Keluarga menjadi sumber kekuatan bagi Endang dalam menghadapi berbagai rintangan di jalan. "Saya memiliki tiga anak, dua laki-laki dan satu perempuan. Yang bungsu masih duduk di bangku SMK. Demi mereka, saya terus berjuang," tuturnya.

Meski jarang bertemu keluarga, komunikasi tetap menjadi prioritas. "Walaupun tidak bisa bertemu secara langsung, teknologi memungkinkan kita untuk tetap terhubung melalui video call. Dulu, kita harus pergi ke wartel. Yang penting, komunikasi tetap lancar," ungkapnya.

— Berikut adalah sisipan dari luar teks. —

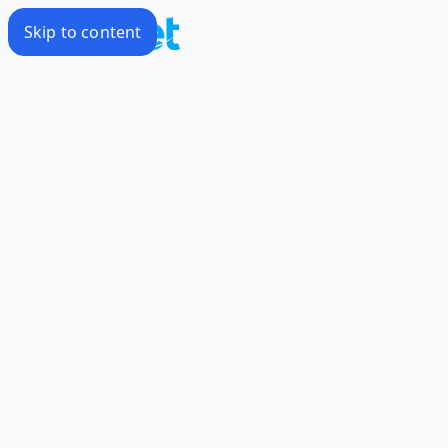
Skip to content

Endang menyadari bahwa waktu bersama keluarga adalah kemewahan, namun ia selalu berusaha menyisihkan waktu untuk mereka di sela-sela perjalanan panjangnya. "Anak-anak saya bangga, tapi kadang juga kasihan melihat bapaknya hanya seorang sopir," ujarnya.

Endang tidak ingin anak-anaknya mengikuti jejaknya sebagai sopir. Bukan karena malu, melainkan karena ia menyadari betapa sulitnya profesi ini di era modern. "Moda transportasi bus saat ini semakin ditinggalkan penumpang, sehingga pekerjaan semakin jarang. Jadi, kalau bisa, jangan menjadi sopir. Karena sekarang menjadi sopir bus semakin sulit," katanya.

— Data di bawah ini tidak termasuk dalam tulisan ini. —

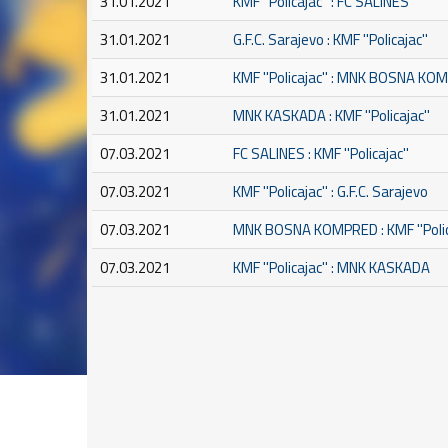
31.01.2021
KMF ''Policajac'' : FC SALINES
31.01.2021
G.F.C. Sarajevo : KMF ''Policajac''
31.01.2021
KMF ''Policajac'' : MNK BOSNA K
31.01.2021
MNK KASKADA : KMF ''Policajac''
07.03.2021
FC SALINES : KMF ''Policajac''
07.03.2021
KMF ''Policajac'' : G.F.C. Sarajevo
07.03.2021
MNK BOSNA KOMPRED : KMF ''Polic
07.03.2021
KMF ''Policajac'' : MNK KASKADA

Menyerukan Penertiban Travel Ilegal dan Dukungan Pemerintah

Endang mengungkapkan bahwa penurunan jumlah penumpang bus disebabkan oleh maraknya travel, baik legal maupun ilegal. "Bukan hanya travel legal, saat ini banyak travel ilegal yang dibiarkan beroperasi, sehingga penumpang bus berkurang drastis," keluhnya.

Ia berharap pemerintah dapat bertindak tegas dalam mengatur regulasi pembatasan travel dan menindak travel-travel ilegal. "Di masa sulit seperti sekarang ini, kami berharap ada subsidi atau dukungan dari pemerintah bagi para sopir bus," harapnya.

Meski hidup sebagai sopir bus penuh dengan tantangan, Endang tidak pernah menyesali pilihannya. "Kalau bisa memilih lagi, saya tetap ingin menjadi sopir. Saya tidak paham pekerjaan lain," tegasnya.

Di akhir wawancara, Endang menitipkan pesan kepada masyarakat dan pemerintah. "Hargailah profesi sopir. Jangan anggap remeh. Kami juga menjaga nyawa banyak orang di jalan. Dan mohon, pemerintah lebih memperhatikan kami," pintanya.

Sosok Endang adalah contoh nyata seorang sopir yang tidak hanya mengantarkan penumpang dengan selamat, tetapi juga menjadi saksi bisu sejarah, keluarga, dan ketulusan. Bus Medal Sekarwangi bukan sekadar legenda jalanan, melainkan rumah bagi para pejuang jalanan seperti Endang, yang tetap teguh mengemudi demi cinta dan keluarga.